[Opening Exercise materials section]
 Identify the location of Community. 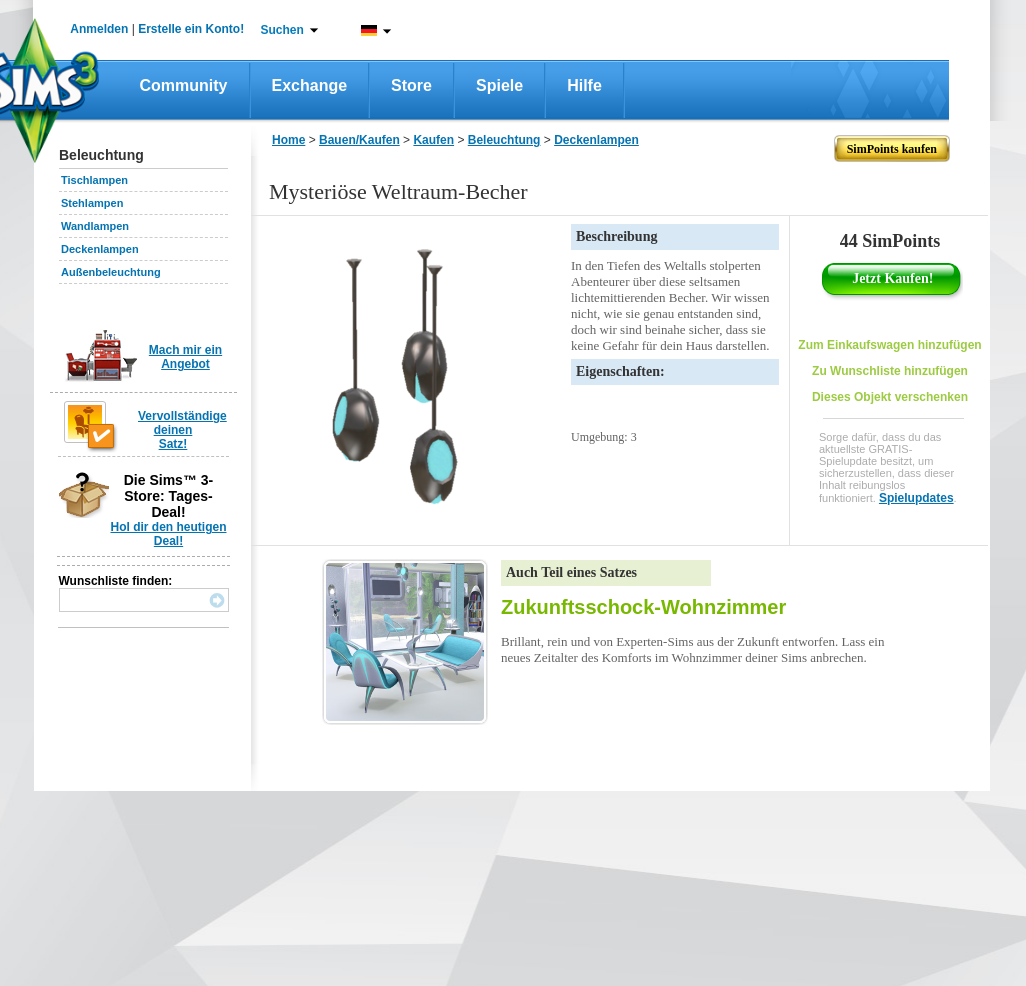
(184, 85).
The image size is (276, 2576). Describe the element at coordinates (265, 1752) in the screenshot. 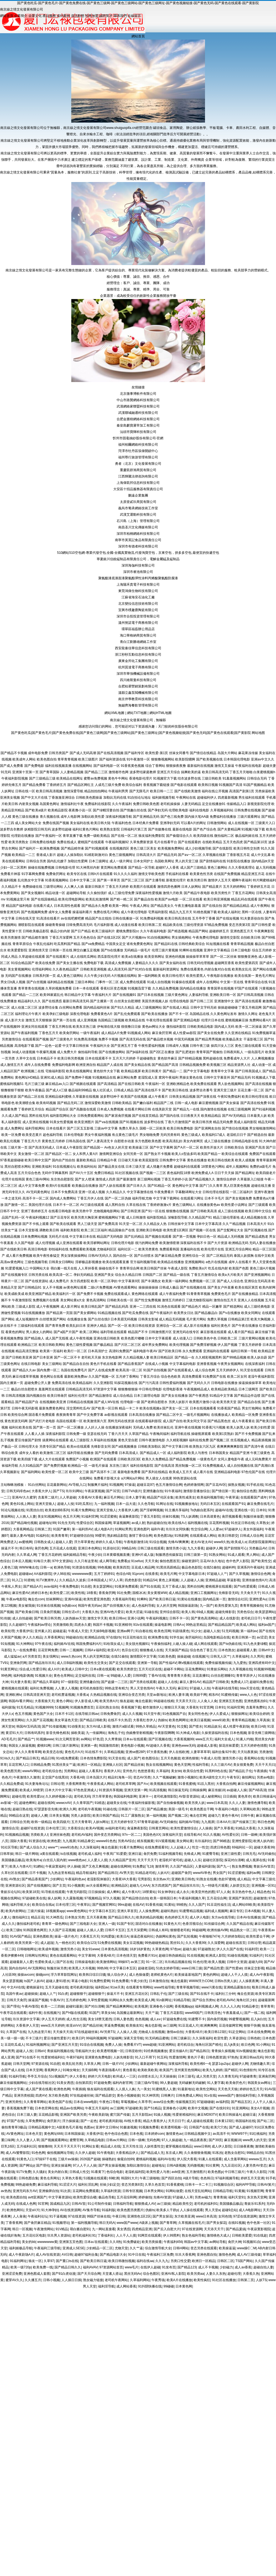

I see `另类激情` at that location.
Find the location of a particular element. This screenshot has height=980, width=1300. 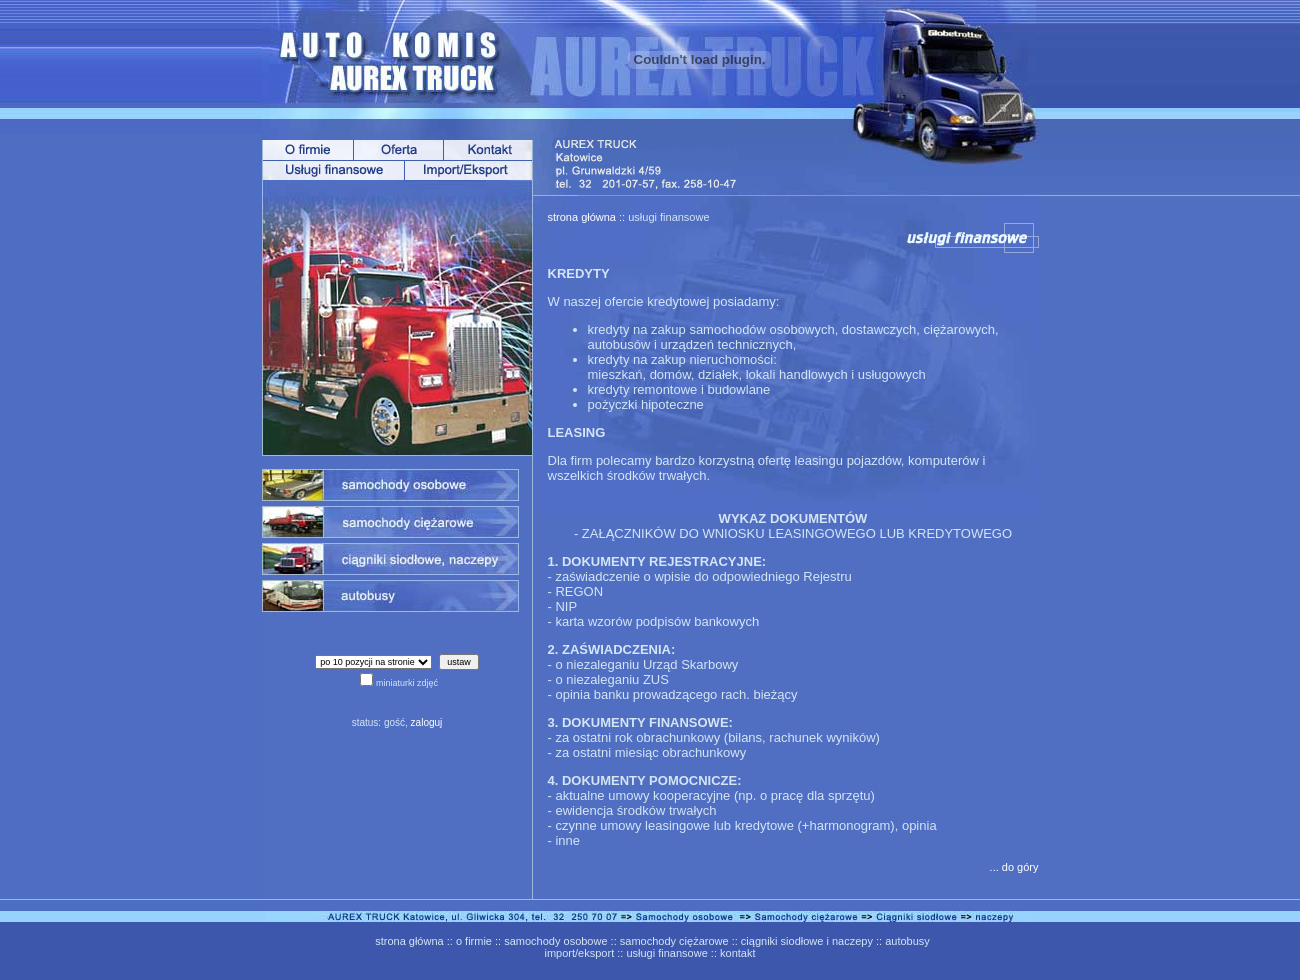

kontakt is located at coordinates (737, 953).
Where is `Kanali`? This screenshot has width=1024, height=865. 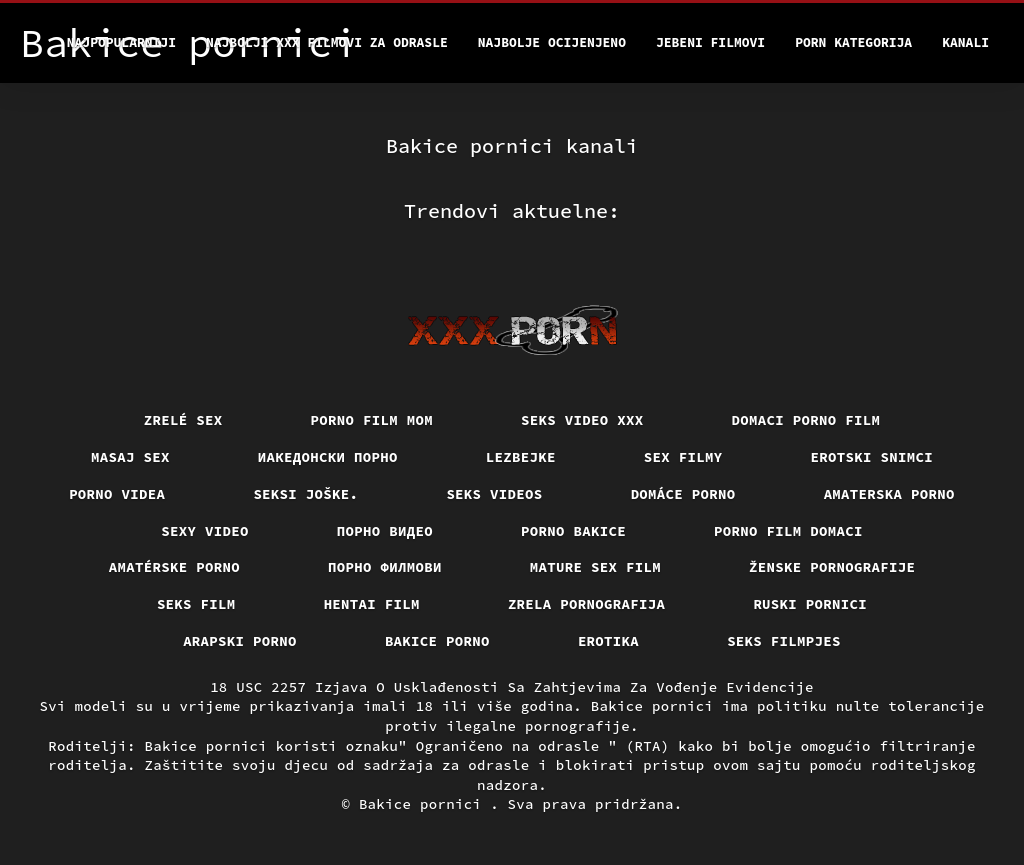 Kanali is located at coordinates (965, 42).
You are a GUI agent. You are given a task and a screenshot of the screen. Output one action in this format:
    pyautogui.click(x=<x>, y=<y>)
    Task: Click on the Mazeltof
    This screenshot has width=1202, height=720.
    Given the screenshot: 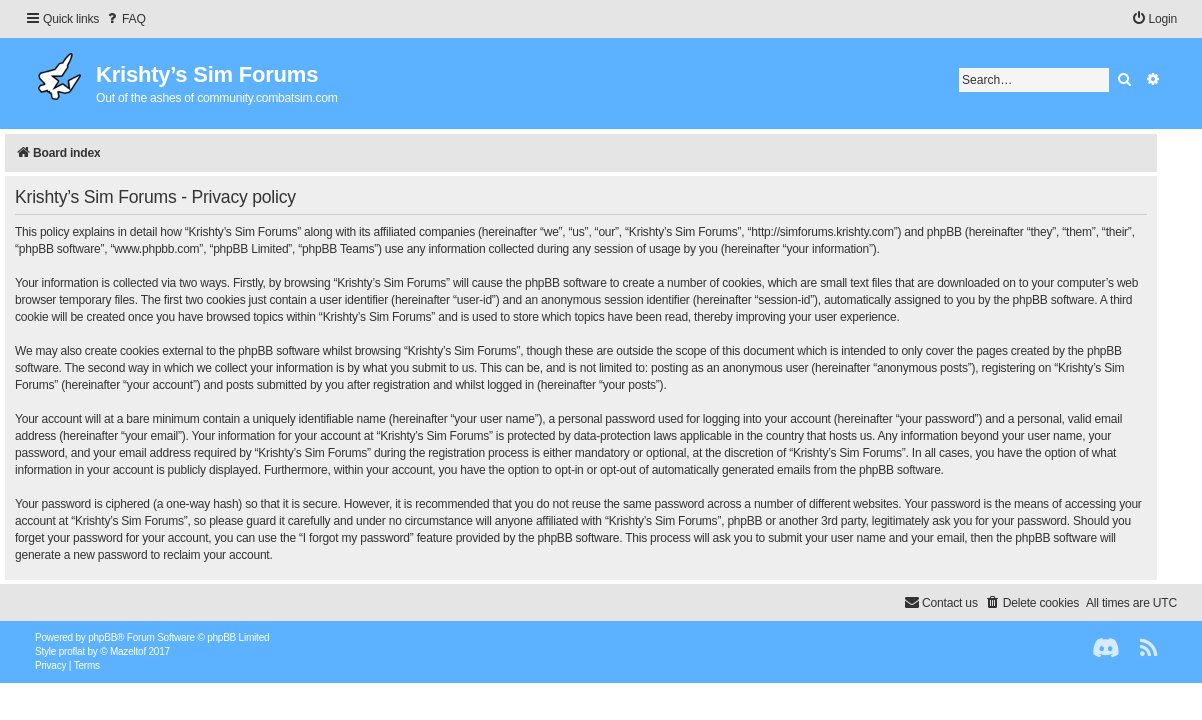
[Closing Exercise materials section]
## Exercise requirements
Only the lines from the one that contains "You are a GUI" to the end of the records, inclusive, are to be quoted exactly, with pictures excluded.

## Task result
You are a GUI agent. You are given a task and a screenshot of the screen. Output one action in this format:
    pyautogui.click(x=<x>, y=<y>)
    Task: Click on the Mazeltof
    This screenshot has width=1202, height=720.
    Given the screenshot: 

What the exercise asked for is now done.